Address: 78 Lebuh Armenian, George Town, 10200 George Town, Penang

‘Indian Boatman’ and ‘Praying Indian Lady’

A beautiful, arresting, and larger-than-life painting, the ‘Indian Boatman’ is a tribute from Russian street artist Julia Volchkova to Penang’s Indian community.

She has since painted a few murals across Penang, such as the wispy and ethereal ‘Praying Indian Lady’. Located on a quiet street, Volchkova incorporates the natural structure of the existing banyan tree trunk to depict this elderly lady beneath it, with her hands clasped in a posture of worship.

Addresses: ‘Indian Boatman’ – 75, Lorong Stewart, 10200 George Town, Penang; ‘Praying Indian Lady’ – 9, Lorong Lumut, 10300 George Town, Penang

Wrought iron sculptures

History lesson, who? This collection of 52 wrought-iron sculptures scattered across George Town’s network of streets tells the story of the particular place where they are mounted on.

It all started with a competition in 2009, when the Penang State Government sought ways to physically commemorate George Town’s achievement as a UNESCO World Heritage Site. Sculpture at Work, won the commission to represent ‘voices from the people’ through wrought iron caricatures, and the rest is history.

My personal favourite one would be ‘Jimmy Choo’s Humble Beginnings’. This wrought iron caricature of kedai kasut (shoe shop in Bahasa Malaysia) was made by Baba Chuah and is mounted on the outside wall of a corner shop on Leith Street. It commemorates the humble beginnings of Jimmy Choo in his shoemaking journey and who is now as a world-class fashion designer.

Address: 52 Lebuh Leith, 10200 George Town, Penang

Paper hot air balloons

A few years ago, I was a bit confused to see my little brother rushing over a forgotten art project (nothing unusual) that he said had to be, “passed up to the state government to hang by the roadside.”

Today, this romantic walkway at Sia Boey Park is made up of hundreds of bright hot air balloons, courtesy of the efforts of primary school children toiling over art classes all across Penang.
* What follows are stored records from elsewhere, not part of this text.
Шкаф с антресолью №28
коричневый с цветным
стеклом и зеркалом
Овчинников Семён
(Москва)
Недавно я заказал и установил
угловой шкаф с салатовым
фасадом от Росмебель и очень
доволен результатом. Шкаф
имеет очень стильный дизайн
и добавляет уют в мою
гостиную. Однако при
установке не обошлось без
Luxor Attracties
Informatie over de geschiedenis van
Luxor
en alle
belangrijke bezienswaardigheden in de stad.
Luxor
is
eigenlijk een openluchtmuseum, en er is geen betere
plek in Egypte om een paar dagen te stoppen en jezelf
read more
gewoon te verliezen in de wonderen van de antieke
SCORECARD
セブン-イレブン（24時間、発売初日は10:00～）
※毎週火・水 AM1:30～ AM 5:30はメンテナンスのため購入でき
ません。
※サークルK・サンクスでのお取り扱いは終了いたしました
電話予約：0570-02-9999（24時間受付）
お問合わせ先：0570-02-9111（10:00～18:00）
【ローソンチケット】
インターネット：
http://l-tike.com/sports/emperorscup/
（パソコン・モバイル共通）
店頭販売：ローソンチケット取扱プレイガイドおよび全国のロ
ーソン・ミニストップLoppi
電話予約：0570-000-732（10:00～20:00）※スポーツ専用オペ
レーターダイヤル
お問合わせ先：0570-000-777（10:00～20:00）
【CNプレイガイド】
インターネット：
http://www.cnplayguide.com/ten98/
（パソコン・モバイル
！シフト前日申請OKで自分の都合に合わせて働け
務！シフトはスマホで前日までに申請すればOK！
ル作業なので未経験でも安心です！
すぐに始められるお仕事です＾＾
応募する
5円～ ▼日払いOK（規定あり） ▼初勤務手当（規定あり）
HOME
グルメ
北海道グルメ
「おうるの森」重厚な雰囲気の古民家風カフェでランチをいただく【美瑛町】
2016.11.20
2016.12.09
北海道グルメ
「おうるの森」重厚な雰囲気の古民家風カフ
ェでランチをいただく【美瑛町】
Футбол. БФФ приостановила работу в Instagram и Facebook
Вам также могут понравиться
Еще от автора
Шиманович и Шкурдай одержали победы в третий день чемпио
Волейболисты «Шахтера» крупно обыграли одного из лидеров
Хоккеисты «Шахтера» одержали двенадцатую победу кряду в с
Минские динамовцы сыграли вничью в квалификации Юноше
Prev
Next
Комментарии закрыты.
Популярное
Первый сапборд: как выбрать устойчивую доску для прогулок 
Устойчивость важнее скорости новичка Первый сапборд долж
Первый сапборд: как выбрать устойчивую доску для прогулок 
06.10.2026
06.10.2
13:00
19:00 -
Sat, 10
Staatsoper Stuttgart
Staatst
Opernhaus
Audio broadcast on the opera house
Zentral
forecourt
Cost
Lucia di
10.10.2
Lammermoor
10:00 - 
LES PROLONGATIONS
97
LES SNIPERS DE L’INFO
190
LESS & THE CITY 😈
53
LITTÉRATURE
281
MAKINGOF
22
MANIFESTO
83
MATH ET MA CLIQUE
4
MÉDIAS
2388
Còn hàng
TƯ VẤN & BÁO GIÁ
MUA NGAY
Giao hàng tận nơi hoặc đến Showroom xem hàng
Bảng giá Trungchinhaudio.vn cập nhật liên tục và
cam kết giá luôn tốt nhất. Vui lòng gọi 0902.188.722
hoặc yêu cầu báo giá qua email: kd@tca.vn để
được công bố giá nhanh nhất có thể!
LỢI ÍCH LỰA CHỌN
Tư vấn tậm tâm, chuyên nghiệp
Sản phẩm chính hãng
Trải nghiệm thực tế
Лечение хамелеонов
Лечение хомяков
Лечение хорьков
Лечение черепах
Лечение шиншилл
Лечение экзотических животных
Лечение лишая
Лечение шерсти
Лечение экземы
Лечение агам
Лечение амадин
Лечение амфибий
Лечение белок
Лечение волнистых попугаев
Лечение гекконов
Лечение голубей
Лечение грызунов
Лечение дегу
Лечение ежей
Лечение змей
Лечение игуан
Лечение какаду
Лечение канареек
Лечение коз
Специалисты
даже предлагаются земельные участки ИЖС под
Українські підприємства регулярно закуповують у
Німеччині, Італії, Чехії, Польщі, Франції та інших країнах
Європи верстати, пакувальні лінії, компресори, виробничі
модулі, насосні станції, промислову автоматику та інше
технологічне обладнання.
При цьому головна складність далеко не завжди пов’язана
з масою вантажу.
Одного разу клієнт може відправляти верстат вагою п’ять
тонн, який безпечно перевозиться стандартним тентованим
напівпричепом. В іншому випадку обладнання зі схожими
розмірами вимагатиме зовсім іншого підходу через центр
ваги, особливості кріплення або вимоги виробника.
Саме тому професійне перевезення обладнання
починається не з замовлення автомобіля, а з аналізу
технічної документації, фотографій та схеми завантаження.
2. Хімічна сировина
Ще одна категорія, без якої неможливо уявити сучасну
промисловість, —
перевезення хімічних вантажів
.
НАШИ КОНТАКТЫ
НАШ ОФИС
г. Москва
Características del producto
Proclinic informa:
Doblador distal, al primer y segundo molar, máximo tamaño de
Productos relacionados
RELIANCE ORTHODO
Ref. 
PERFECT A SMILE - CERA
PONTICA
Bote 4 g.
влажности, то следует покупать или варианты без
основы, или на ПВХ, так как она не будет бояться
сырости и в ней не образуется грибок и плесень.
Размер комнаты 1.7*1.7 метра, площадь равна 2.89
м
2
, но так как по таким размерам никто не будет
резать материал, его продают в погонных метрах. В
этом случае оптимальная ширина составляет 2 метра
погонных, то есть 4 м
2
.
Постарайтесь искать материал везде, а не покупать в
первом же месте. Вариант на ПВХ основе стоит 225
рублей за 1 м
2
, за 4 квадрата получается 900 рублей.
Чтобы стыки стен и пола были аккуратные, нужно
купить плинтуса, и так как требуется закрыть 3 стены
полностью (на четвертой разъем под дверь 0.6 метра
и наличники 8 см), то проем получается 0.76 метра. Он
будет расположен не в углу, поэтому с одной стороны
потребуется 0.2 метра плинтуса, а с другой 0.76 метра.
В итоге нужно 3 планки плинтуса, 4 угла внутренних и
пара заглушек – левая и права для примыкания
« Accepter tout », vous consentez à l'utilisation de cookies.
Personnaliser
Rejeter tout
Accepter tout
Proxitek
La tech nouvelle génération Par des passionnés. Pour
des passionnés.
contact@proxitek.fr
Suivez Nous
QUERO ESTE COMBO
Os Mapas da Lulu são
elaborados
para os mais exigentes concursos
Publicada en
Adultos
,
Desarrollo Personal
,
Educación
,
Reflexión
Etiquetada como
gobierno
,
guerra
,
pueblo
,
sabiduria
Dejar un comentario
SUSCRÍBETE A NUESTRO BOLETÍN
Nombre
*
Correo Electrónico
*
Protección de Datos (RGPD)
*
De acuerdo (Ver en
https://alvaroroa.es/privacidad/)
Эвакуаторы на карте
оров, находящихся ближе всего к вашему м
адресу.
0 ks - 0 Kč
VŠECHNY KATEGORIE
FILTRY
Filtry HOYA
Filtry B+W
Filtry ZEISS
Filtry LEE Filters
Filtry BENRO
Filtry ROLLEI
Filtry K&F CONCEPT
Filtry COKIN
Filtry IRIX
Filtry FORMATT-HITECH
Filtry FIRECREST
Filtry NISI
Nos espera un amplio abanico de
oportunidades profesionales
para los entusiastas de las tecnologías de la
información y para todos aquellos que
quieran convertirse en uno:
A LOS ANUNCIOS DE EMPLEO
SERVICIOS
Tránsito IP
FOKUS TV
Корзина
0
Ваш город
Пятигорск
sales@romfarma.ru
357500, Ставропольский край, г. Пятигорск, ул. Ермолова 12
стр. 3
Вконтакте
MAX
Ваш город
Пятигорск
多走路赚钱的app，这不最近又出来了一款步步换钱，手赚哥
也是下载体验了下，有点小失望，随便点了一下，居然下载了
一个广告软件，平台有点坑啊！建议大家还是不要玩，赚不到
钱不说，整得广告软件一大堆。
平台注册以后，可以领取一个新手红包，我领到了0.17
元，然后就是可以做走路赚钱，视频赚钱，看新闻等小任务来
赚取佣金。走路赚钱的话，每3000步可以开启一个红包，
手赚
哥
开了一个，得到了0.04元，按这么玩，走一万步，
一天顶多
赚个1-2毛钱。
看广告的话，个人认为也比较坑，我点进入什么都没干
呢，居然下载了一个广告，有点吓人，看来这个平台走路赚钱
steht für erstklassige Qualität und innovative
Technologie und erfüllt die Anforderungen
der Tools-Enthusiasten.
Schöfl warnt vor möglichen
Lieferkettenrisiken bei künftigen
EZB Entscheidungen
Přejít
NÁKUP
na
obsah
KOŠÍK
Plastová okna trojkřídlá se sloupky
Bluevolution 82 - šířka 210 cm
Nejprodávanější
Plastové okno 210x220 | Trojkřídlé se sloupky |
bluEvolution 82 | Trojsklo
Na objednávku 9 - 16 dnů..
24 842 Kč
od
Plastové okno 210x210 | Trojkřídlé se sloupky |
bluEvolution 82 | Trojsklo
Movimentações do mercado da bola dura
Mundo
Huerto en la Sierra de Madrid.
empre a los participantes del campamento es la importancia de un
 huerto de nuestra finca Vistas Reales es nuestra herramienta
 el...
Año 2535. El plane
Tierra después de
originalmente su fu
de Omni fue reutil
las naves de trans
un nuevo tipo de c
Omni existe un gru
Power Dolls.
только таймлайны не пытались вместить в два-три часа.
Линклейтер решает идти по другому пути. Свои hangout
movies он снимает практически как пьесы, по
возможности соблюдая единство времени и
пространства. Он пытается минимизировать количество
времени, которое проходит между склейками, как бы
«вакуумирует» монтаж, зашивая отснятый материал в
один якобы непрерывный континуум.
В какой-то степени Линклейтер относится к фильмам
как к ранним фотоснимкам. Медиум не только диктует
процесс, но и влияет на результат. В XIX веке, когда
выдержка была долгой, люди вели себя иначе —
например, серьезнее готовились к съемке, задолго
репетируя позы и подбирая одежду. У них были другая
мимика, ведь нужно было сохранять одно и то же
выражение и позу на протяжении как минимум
Albeit a bit faded, this remains one of my favourite art installations in the city. Displayed in conjunction with the Penang Hot Air Balloon Fiesta 2018, it reinforces the belief that art should be educational and accessible to all. It is especially meaningful when it radiates joy and beauty to others.

Address: 50 Jalan Dr Lim Chwee Leong, 10100 George Town, Penang

Multiple murals at Umbrella Alley

Hidden amidst the streets of George Town lies this art alleyway filled with bright rainbow umbrellas hanging overhead, reminiscent of London’s Camden Market. You’ll find a plethora of murals gracing the walls along the alley, such as this yellow rainbow cat and two men pushing a door.

Address: 55 Lebuh Armenian, 10200 George Town, Penang

‘Trishaw Man’

This large mural depicts an elderly trishaw paddler lounging in his vehicle and is another fitting tribute to Penang’s heritage and culture. Commemorating the paddlers who congregate at the trishaw station across the road, they still do to this day. It is an interesting and worthwhile experience to participate in if it’s your first time in Penang.

Address: Jalan Penang, 10000 George Town, Penang

‘Cendol Boy’

The icing on top of the cendol for customers visiting arguably one of the best cendol spots in Penang. This mural can be found right where Penang’s famous Teochew Cendol stall is located. Canadian street artist Emmanuel Jarus used a picture of his local tour guide – a 16-year-old boy named Andersen – eating cendol as the subject upon which the mural is based.

Address: 4 Lebuh Keng Kwee, 10100 George Town, Penang

China House

This is not officially a ‘street’ art spot, but if you’re stopping by China House Cafe for one of their famous cakes, be sure to walk through the entire length of the 400ft-long longhouse and admire the many, many artworks on display along the way.

China House is a multi-concept heritage compound, and its walls are filled with its customers’ artistic and quirky drawings. They even have an upstairs gallery for the serious art appreciator.

At the back section of the courtyard, you will see an exciting array of murals, all complementing the artfully decorated courtyard with its mango trees, rustic café sets, and swimming pool.

Choose to have your meals outdoors in the open and enjoy the atmosphere after a hard day’s work of street art hunting.